Stored data entries:
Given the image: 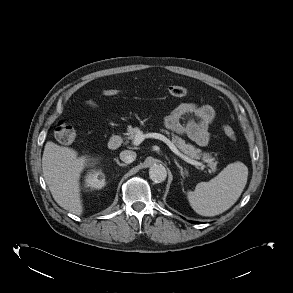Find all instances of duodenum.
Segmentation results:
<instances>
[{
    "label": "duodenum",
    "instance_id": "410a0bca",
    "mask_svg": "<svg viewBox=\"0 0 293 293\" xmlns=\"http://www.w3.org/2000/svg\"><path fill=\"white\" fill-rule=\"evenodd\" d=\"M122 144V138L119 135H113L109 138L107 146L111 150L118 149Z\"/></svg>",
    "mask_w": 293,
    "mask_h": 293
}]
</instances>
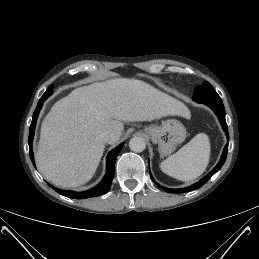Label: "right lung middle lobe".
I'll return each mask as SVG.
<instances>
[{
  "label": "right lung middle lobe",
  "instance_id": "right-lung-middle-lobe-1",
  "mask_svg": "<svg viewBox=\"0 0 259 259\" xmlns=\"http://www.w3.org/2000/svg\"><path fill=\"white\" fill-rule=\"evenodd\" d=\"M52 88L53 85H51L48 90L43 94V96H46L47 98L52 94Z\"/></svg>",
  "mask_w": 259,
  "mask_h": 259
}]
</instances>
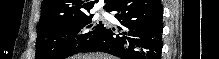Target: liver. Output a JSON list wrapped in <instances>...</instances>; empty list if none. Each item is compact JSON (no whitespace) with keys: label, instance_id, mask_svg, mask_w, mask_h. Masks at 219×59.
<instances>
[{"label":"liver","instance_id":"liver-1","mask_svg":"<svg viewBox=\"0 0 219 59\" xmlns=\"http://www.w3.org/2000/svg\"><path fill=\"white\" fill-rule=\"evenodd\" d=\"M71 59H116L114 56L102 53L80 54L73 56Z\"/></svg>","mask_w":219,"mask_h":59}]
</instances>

Activity>
Only what runs from the line containing "Target: liver. Output" through the end of the entries above should be extracted, exactly and without pictures.

Response to this exercise>
Target: liver. Output a JSON list wrapped in <instances>...</instances>; empty list if none. Each item is compact JSON (no whitespace) with keys: label, instance_id, mask_svg, mask_w, mask_h. Masks at 219×59.
<instances>
[{"label":"liver","instance_id":"liver-1","mask_svg":"<svg viewBox=\"0 0 219 59\" xmlns=\"http://www.w3.org/2000/svg\"><path fill=\"white\" fill-rule=\"evenodd\" d=\"M71 59H116L114 56L102 53L80 54L73 56Z\"/></svg>","mask_w":219,"mask_h":59}]
</instances>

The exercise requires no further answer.